_What to produce_
Print the data exactly as written, line for line, and leave its pictures behind.

_Working data_
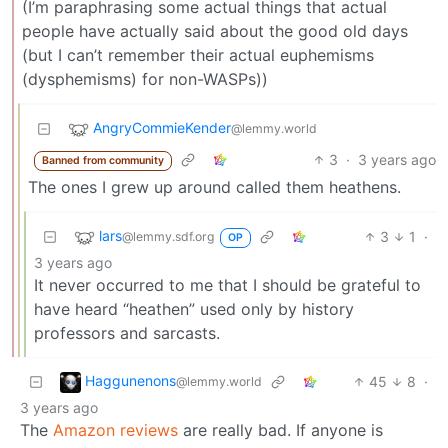
(I’m paraphrasing some actual things that actual
people have actually said about the good old days
(but I can’t remember their actual euphemisms
(dysphemisms) for non-WASPs))
AngryCommieKender
@lemmy.world
3
·
3 years ago
Banned from community
The ones I grew up around called them heathens.
lars
3
1
·
@lemmy.sdf.org
OP
3 years ago
It never occurred to me that I should be grateful to
have heard “heathen” used only by history
professors and sarcasts.
Haggunenons
45
8
·
@lemmy.world
3 years ago
The
Amazon reviews
are really bad. If anyone is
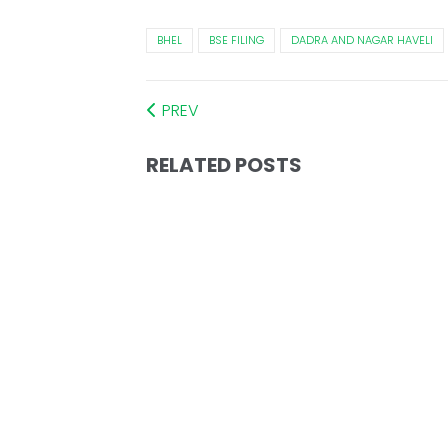
BHEL
BSE FILING
DADRA AND NAGAR HAVELI
PREV
RELATED POSTS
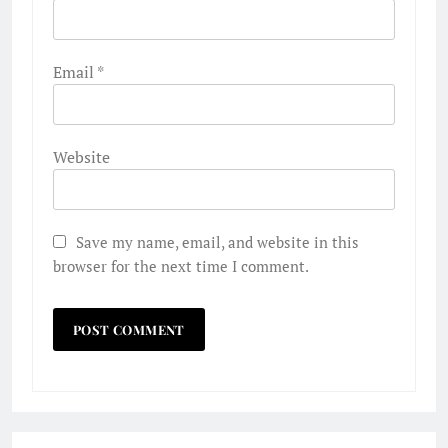
Email
*
Website
Save my name, email, and website in this
browser for the next time I comment.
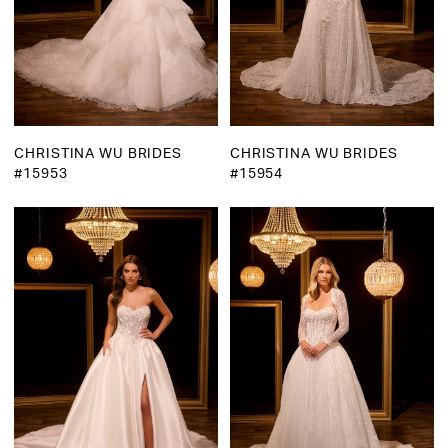
CHRISTINA WU BRIDES
CHRISTINA WU BRIDES
#15953
#15954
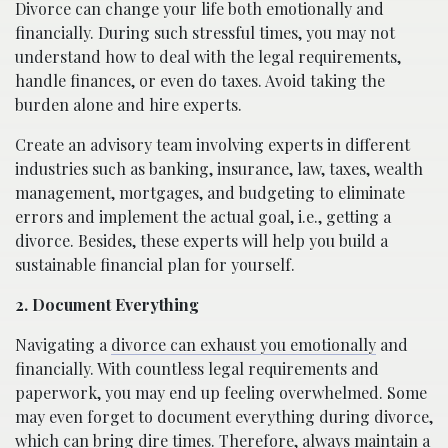
Divorce can change your life both emotionally and
financially. During such stressful times, you may not
understand how to deal with the legal requirements,
handle finances, or even do taxes. Avoid taking the
burden alone and hire experts.
Create an advisory team involving experts in different
industries such as banking, insurance, law, taxes, wealth
management, mortgages, and budgeting to eliminate
errors and implement the actual goal, i.e., getting a
divorce. Besides, these experts will help you build a
sustainable financial plan for yourself.
2. Document Everything
Navigating a
divorce can exhaust you emotionally
and
financially. With countless legal requirements and
paperwork, you may end up feeling overwhelmed. Some
may even forget to document everything during divorce,
which can bring dire times. Therefore, always maintain a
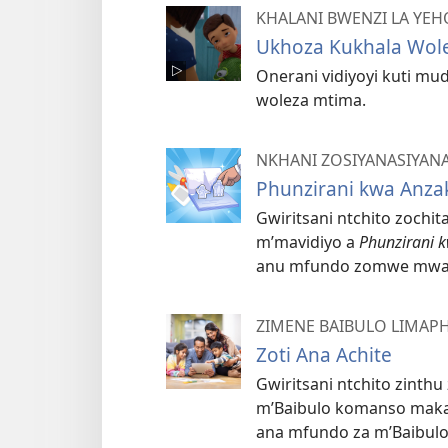
KHALANI BWENZI LA YE
Ukhoza Kukhala Wol
Onerani vidiyoyi kuti mu
woleza mtima.
NKHANI ZOSIYANASIYAN
Phunzirani kwa Anza
Gwiritsani ntchito zochi
m’mavidiyo a
Phunzirani 
anu mfundo zomwe mwa
ZIMENE BAIBULO LIMAP
Zoti Ana Achite
Gwiritsani ntchito zinth
m’Baibulo komanso makad
ana mfundo za m’Baibulo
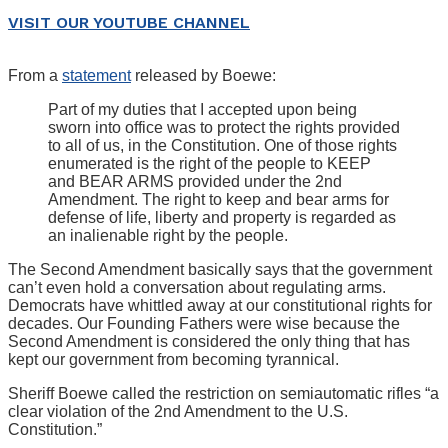
VISIT OUR YOUTUBE CHANNEL
From a
statement
released by Boewe:
Part of my duties that I accepted upon being
sworn into office was to protect the rights provided
to all of us, in the Constitution. One of those rights
enumerated is the right of the people to KEEP
and BEAR ARMS provided under the 2nd
Amendment. The right to keep and bear arms for
defense of life, liberty and property is regarded as
an inalienable right by the people.
The Second Amendment basically says that the government
can’t even hold a conversation about regulating arms.
Democrats have whittled away at our constitutional rights for
decades. Our Founding Fathers were wise because the
Second Amendment is considered the only thing that has
kept our government from becoming tyrannical.
Sheriff Boewe called the restriction on semiautomatic rifles “a
clear violation of the 2nd Amendment to the U.S.
Constitution.”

_Solution to the exercise_
(I’m paraphrasing some actual things that actual
people have actually said about the good old days
(but I can’t remember their actual euphemisms
(dysphemisms) for non-WASPs))
AngryCommieKender
@lemmy.world
3
·
3 years ago
Banned from community
The ones I grew up around called them heathens.
lars
3
1
·
@lemmy.sdf.org
OP
3 years ago
It never occurred to me that I should be grateful to
have heard “heathen” used only by history
professors and sarcasts.
Haggunenons
45
8
·
@lemmy.world
3 years ago
The
Amazon reviews
are really bad. If anyone is
BHEL
BSE FILING
DADRA AND NAGAR HAVELI
PREV
RELATED POSTS
Email
*
Website
Save my name, email, and website in this
browser for the next time I comment.
CHRISTINA WU BRIDES
CHRISTINA WU BRIDES
#15953
#15954
Divorce can change your life both emotionally and
financially. During such stressful times, you may not
understand how to deal with the legal requirements,
handle finances, or even do taxes. Avoid taking the
burden alone and hire experts.
Create an advisory team involving experts in different
industries such as banking, insurance, law, taxes, wealth
management, mortgages, and budgeting to eliminate
errors and implement the actual goal, i.e., getting a
divorce. Besides, these experts will help you build a
sustainable financial plan for yourself.
2. Document Everything
Navigating a
divorce can exhaust you emotionally
and
financially. With countless legal requirements and
paperwork, you may end up feeling overwhelmed. Some
may even forget to document everything during divorce,
which can bring dire times. Therefore, always maintain a
KHALANI BWENZI LA YE
Ukhoza Kukhala Wol
Onerani vidiyoyi kuti mu
woleza mtima.
NKHANI ZOSIYANASIYAN
Phunzirani kwa Anza
Gwiritsani ntchito zochi
m’mavidiyo a
Phunzirani 
anu mfundo zomwe mwa
ZIMENE BAIBULO LIMAP
Zoti Ana Achite
Gwiritsani ntchito zinth
m’Baibulo komanso makad
ana mfundo za m’Baibulo
VISIT OUR YOUTUBE CHANNEL
From a
statement
released by Boewe:
Part of my duties that I accepted upon being
sworn into office was to protect the rights provided
to all of us, in the Constitution. One of those rights
enumerated is the right of the people to KEEP
and BEAR ARMS provided under the 2nd
Amendment. The right to keep and bear arms for
defense of life, liberty and property is regarded as
an inalienable right by the people.
The Second Amendment basically says that the government
can’t even hold a conversation about regulating arms.
Democrats have whittled away at our constitutional rights for
decades. Our Founding Fathers were wise because the
Second Amendment is considered the only thing that has
kept our government from becoming tyrannical.
Sheriff Boewe called the restriction on semiautomatic rifles “a
clear violation of the 2nd Amendment to the U.S.
Constitution.”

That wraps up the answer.